[Transcribed page contents]
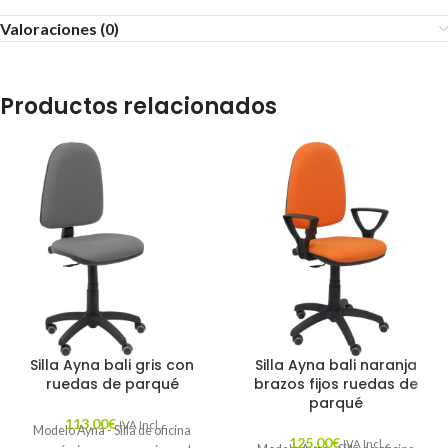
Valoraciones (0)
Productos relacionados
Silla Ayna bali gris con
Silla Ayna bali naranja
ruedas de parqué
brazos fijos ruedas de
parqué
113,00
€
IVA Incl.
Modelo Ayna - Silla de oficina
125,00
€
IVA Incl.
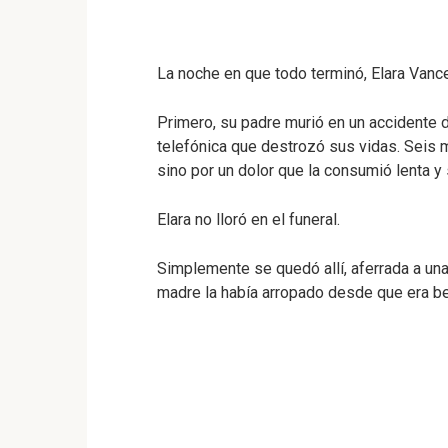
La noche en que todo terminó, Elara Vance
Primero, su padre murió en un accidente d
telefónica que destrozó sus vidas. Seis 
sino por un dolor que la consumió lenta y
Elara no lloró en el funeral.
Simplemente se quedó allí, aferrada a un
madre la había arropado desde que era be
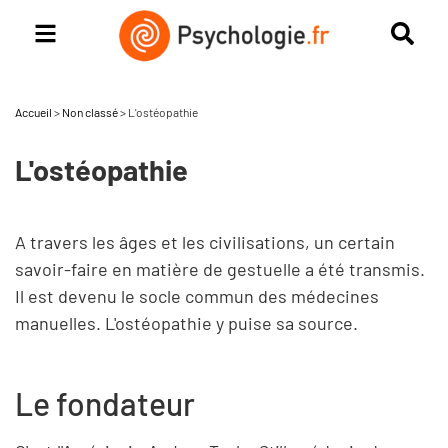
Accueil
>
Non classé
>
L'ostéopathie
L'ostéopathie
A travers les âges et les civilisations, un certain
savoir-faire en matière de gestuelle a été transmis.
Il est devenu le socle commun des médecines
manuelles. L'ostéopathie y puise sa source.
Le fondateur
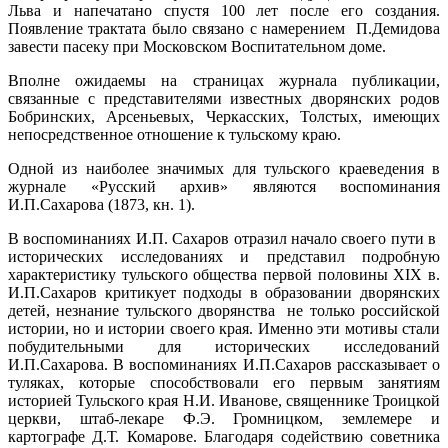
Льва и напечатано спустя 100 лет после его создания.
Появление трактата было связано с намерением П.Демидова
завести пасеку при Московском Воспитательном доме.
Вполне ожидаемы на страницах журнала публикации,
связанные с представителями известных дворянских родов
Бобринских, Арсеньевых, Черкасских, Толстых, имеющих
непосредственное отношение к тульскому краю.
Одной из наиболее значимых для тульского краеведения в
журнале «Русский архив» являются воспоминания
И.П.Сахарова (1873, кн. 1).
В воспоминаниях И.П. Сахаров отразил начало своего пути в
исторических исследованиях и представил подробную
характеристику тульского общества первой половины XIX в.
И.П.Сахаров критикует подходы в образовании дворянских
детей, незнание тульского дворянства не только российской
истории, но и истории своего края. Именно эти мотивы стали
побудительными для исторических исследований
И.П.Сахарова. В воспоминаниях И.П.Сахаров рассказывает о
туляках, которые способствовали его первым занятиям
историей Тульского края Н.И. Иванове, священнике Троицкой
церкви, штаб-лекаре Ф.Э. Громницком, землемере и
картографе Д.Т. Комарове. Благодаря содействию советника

...

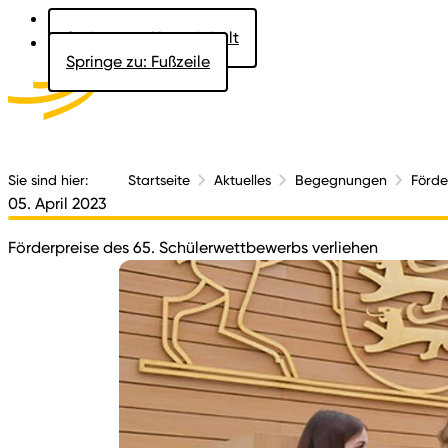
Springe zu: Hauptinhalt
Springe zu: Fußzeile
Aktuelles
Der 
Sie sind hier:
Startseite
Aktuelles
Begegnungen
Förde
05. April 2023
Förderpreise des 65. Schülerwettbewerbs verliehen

---

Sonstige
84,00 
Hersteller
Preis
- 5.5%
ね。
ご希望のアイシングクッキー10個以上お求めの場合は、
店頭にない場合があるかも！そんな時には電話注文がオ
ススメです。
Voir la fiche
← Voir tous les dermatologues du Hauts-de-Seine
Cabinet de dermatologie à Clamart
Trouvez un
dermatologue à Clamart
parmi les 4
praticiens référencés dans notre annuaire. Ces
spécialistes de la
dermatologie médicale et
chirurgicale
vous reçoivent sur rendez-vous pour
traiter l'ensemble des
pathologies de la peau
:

Your instructions
Please find the lines in the data that contain the word "ruedas" and copy them.

Result for this exercise
ruedas de parqué
brazos fijos ruedas de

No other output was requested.